Charset Normalizer v2.0.0 Release NotesRelease Date: 2021-07-02 // almost 2 years ago
- 🚀 4x to 5 times faster than the previous 1.4.0 release. At least 2x faster than Chardet.
- Accent has been made on UTF-8 detection, should perform rather instantaneous.
- The backward compatibility with Chardet has been greatly improved. The legacy detect function returns an identical charset name whenever possible.
- The detection mechanism has been slightly improved, now Turkish content is detected correctly (most of the time)

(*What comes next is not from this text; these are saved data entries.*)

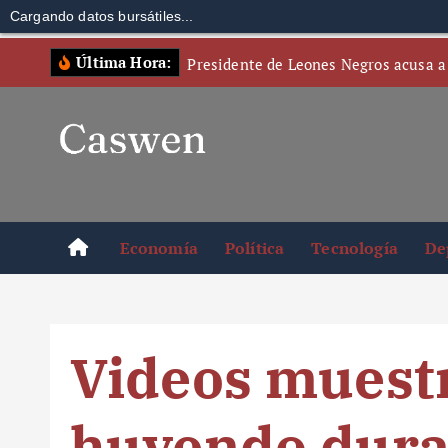
Cargando datos bursátiles...
S
Última Hora:
Presidente de Leones Negros acusa a
k
i
p
t
o
c
o
Economía
Política
Tecnología
De
n
t
e
n
Videos muestr
t
huyendo duran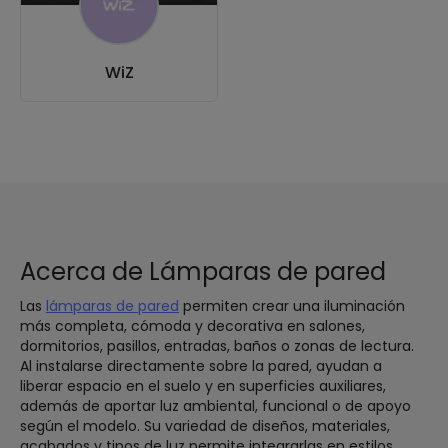
WiZ
Acerca de Lámparas de pared
Las
lámparas de pared
permiten crear una iluminación
más completa, cómoda y decorativa en salones,
dormitorios, pasillos, entradas, baños o zonas de lectura.
Al instalarse directamente sobre la pared, ayudan a
liberar espacio en el suelo y en superficies auxiliares,
además de aportar luz ambiental, funcional o de apoyo
según el modelo. Su variedad de diseños, materiales,
acabados y tipos de luz permite integrarlas en estilos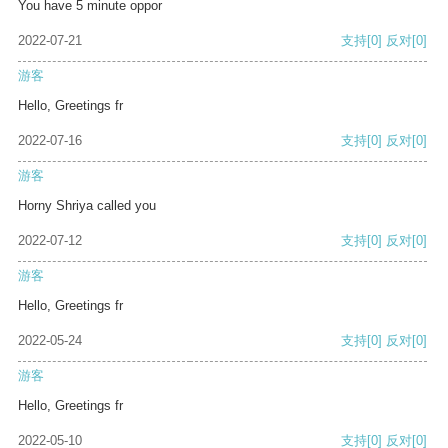
You have 5 minute oppor
2022-07-21
支持
[0]
反对
[0]
游客
Hello, Greetings fr
2022-07-16
支持
[0]
反对
[0]
游客
Horny Shriya called you
2022-07-12
支持
[0]
反对
[0]
游客
Hello, Greetings fr
2022-05-24
支持
[0]
反对
[0]
游客
Hello, Greetings fr
2022-05-10
支持
[0]
反对
[0]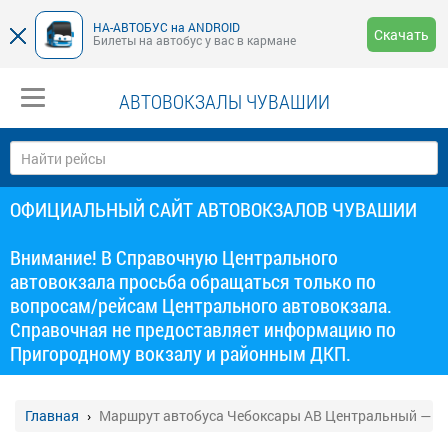
НА-АВТОБУС на ANDROID
Скачать
Билеты на автобус у вас в кармане
АВТОВОКЗАЛЫ ЧУВАШИИ
ОФИЦИАЛЬНЫЙ САЙТ АВТОВОКЗАЛОВ ЧУВАШИИ
Внимание! В Справочную Центрального
автовокзала просьба обращаться только по
вопросам/рейсам Центрального автовокзала.
Справочная не предоставляет информацию по
Пригородному вокзалу и районным ДКП.
Главная
Маршрут автобуса Чебоксары АВ Центральный — Б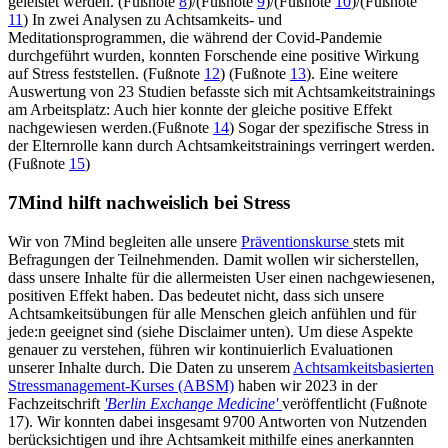
geleistet werden. (Fußnote
8
)/(Fußnote
9
)/(Fußnote
10
)/(Fußnote
11
) In zwei Analysen zu Achtsamkeits- und
Meditationsprogrammen, die während der Covid-Pandemie
durchgeführt wurden, konnten Forschende eine positive Wirkung
auf Stress feststellen. (Fußnote
12
) (Fußnote
13
). Eine weitere
Auswertung von 23 Studien befasste sich mit Achtsamkeitstrainings
am Arbeitsplatz: Auch hier konnte der gleiche positive Effekt
nachgewiesen werden.(Fußnote
14
) Sogar der spezifische Stress in
der Elternrolle kann durch Achtsamkeitstrainings verringert werden.
(Fußnote
15
)
7Mind hilft nachweislich bei Stress
Wir von 7Mind begleiten alle unsere
Präventionskurse
stets mit
Befragungen der Teilnehmenden. Damit wollen wir sicherstellen,
dass unsere Inhalte für die allermeisten User einen nachgewiesenen,
positiven Effekt haben. Das bedeutet nicht, dass sich unsere
Achtsamkeitsübungen für alle Menschen gleich anfühlen und für
jede:n geeignet sind (siehe Disclaimer unten). Um diese Aspekte
genauer zu verstehen, führen wir kontinuierlich Evaluationen
unserer Inhalte durch. Die Daten zu unserem
Achtsamkeitsbasierten
Stressmanagement-Kurses (ABSM)
haben wir 2023 in der
Fachzeitschrift
'Berlin Exchange Medicine'
veröffentlicht (Fußnote
17). Wir konnten dabei insgesamt 9700 Antworten von Nutzenden
berücksichtigen und ihre Achtsamkeit mithilfe eines anerkannten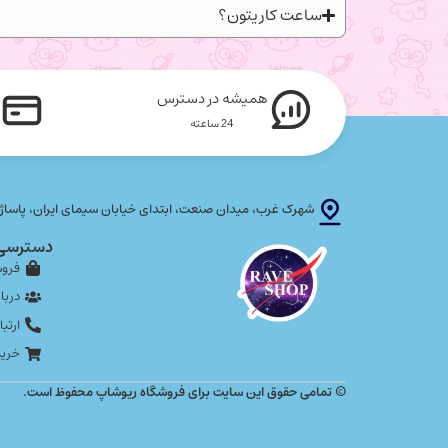
ساعت کاریتون؟
همیشه در دسترس
24 ساعته
شهرک غرب، میدان صنعت، ابتدای خیابان سیمای ایران، پاساژ پلاتین
دسترسی
فروش
دربار
ارتبا
خرید
© تمامی حقوق این سایت برای فروشگاه ریوشاپ محفوظ است.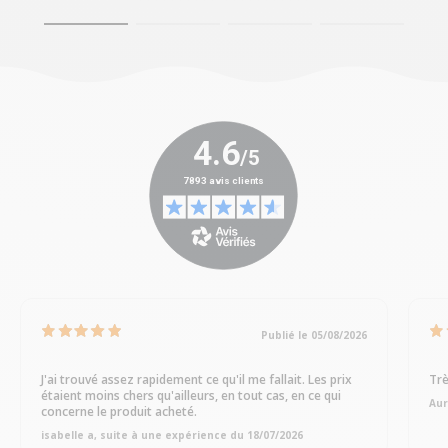
Publié le 05/08/2026
J'ai trouvé assez rapidement ce qu'il me fallait. Les prix
Trè
étaient moins chers qu'ailleurs, en tout cas, en ce qui
Aur
concerne le produit acheté.
isabelle a, suite à une expérience du 18/07/2026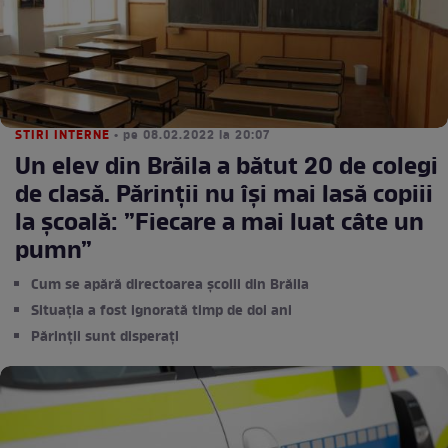
STIRI INTERNE
• pe 08.02.2022 la 20:07
Un elev din Brăila a bătut 20 de colegi
de clasă. Părinții nu își mai lasă copiii
la școală: ”Fiecare a mai luat câte un
pumn”
Cum se apără directoarea școlii din Brăila
Situația a fost ignorată timp de doi ani
Părinții sunt disperați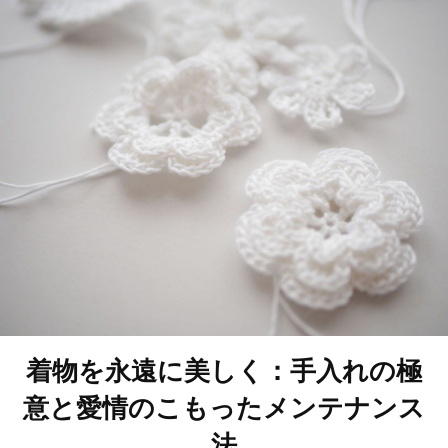
着物を永遠に美しく：手入れの極
意と愛情のこもったメンテナンス
法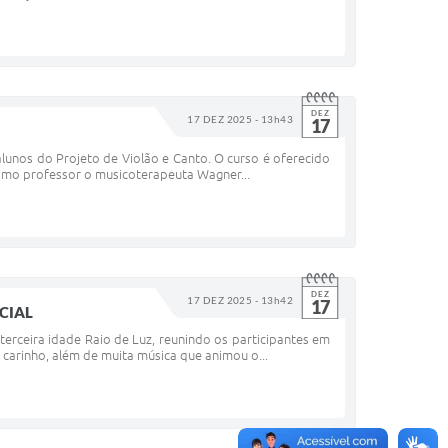
DEZ
17 DEZ 2025 - 13h43
17
 alunos do Projeto de Violão e Canto. O curso é oferecido
como professor o musicoterapeuta Wagner...
DEZ
17 DEZ 2025 - 13h42
17
CIAL
 terceira idade Raio de Luz, reunindo os participantes em
carinho, além de muita música que animou o...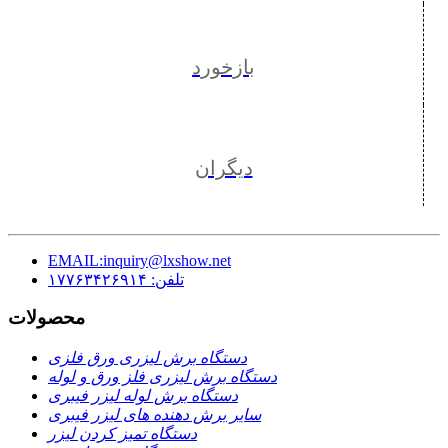
بازخورد
دیگران
EMAIL:inquiry@lxshow.net
تلفن: ۱۷۷۶۳۴۲۶۹۱۴
محصولات
دستگاه برش لیزری ورق فلزی
دستگاه برش لیزری فلز ورق و لوله
دستگاه برش لوله لیزر فیبری
سایر برش دهنده های لیزر فیبری
دستگاه تمیز کردن لیزر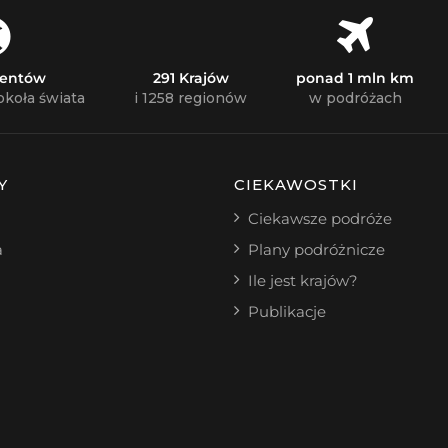
nentów
291 Krajów
ponad 1 mln km
okoła świata
i 1258 regionów
w podróżach
Y
CIEKAWOSTKI
Ciekawsze podróże
a
Plany podróżnicze
Ile jest krajów?
Publikacje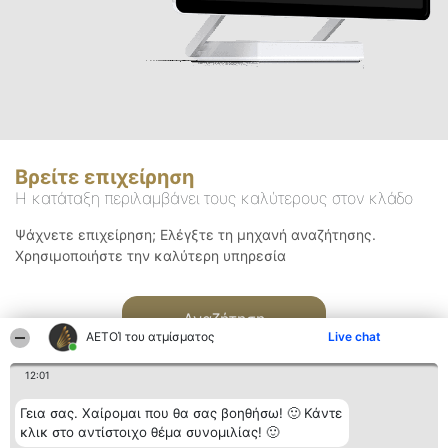
Βρείτε επιχείρηση
Η κατάταξη περιλαμβάνει τους καλύτερους στον κλάδο
Ψάχνετε επιχείρηση; Ελέγξτε τη μηχανή αναζήτησης.
Χρησιμοποιήστε την καλύτερη υπηρεσία
Αναζήτηση
ΑΕΤΟΊ του ατμίσματος
Live chat
12:01
Γεια σας. Χαίρομαι που θα σας βοηθήσω! 🙂 Κάντε
κλικ στο αντίστοιχο θέμα συνομιλίας! 🙂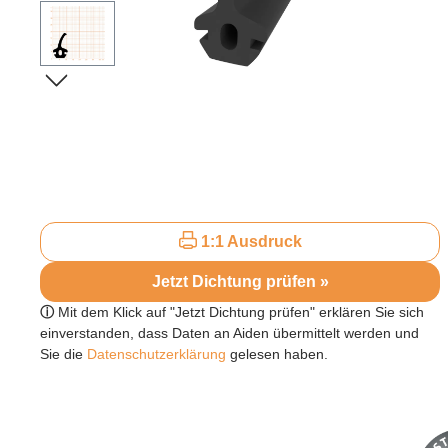
1:1 Ausdruck
Jetzt Dichtung prüfen »
ⓘ
Mit dem Klick auf "Jetzt Dichtung prüfen" erklären Sie sich
einverstanden, dass Daten an Aiden übermittelt werden und
Sie die
Datenschutzerklärung
gelesen haben.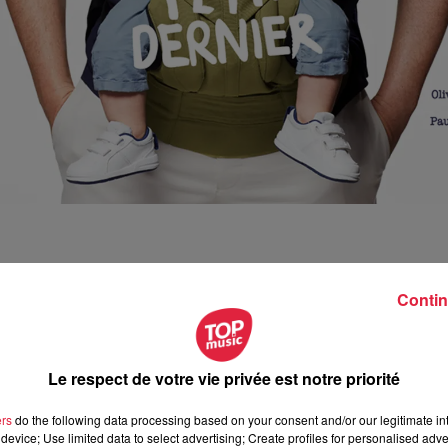
Contin
ril 2023 à 20h00
ril 2023 à 22h30
Le respect de votre vie privée est notre priorité
ers
do the following data processing based on your consent and/or our legitimate int
device; Use limited data to select advertising; Create profiles for personalised adver
C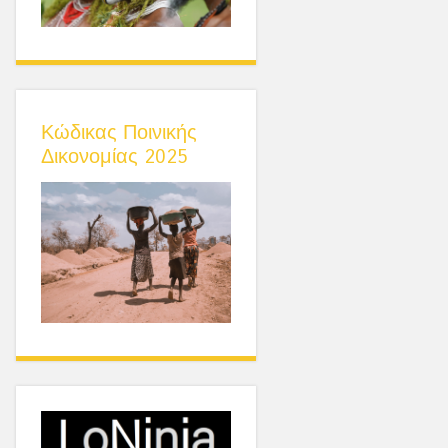
Κώδικας Ποινικής
Δικονομίας 2025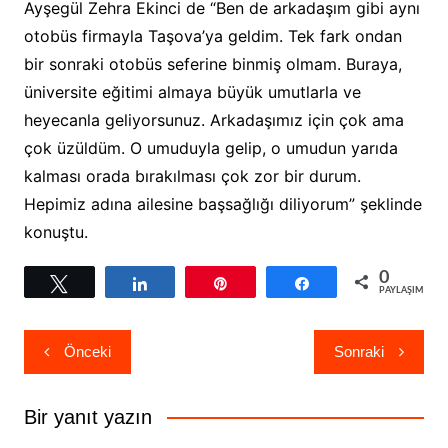
Ayşegül Zehra Ekinci de “Ben de arkadaşım gibi aynı
otobüs firmayla Taşova’ya geldim. Tek fark ondan
bir sonraki otobüs seferine binmiş olmam. Buraya,
üniversite eğitimi almaya büyük umutlarla ve
heyecanla geliyorsunuz. Arkadaşımız için çok ama
çok üzüldüm. O umuduyla gelip, o umudun yarıda
kalması orada bırakılması çok zor bir durum.
Hepimiz adına ailesine başsağlığı diliyorum” şeklinde
konuştu.
0
Tweetle
Paylaş
Pin
Paylaş
PAYLAŞIMLAR
Yazı
Önceki
Sonraki
gezinmesi
Bir yanıt yazın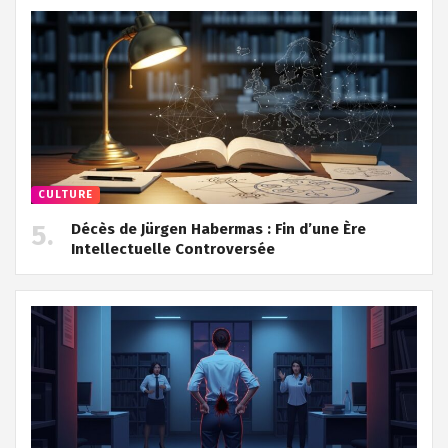
CULTURE
Décès de Jürgen Habermas : Fin d’une Ère
Intellectuelle Controversée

- The program has been rewritten to ease the readability and maintainability. (+Using static typing)+
- utf_7 detection has been reinstated.
- 📦 This package no longer require anything when used with Python 3.5 (Dropped cached_property)
- ✂ Removed support for these languages: Catalan, Esperanto, Kazakh, Baque, Volapük, Azeri, Galician, Nynorsk, Macedonian, and Serbocroatian.
- 🚚 The exception hook on UnicodeDecodeError has been removed.
- Methods coherence_non_latin, w_counter, chaos_secondary_pass of the class CharsetMatch are now deprecated and scheduled for removal in v3.0
- The CLI output used the relative path of the file(s). Should be absolute.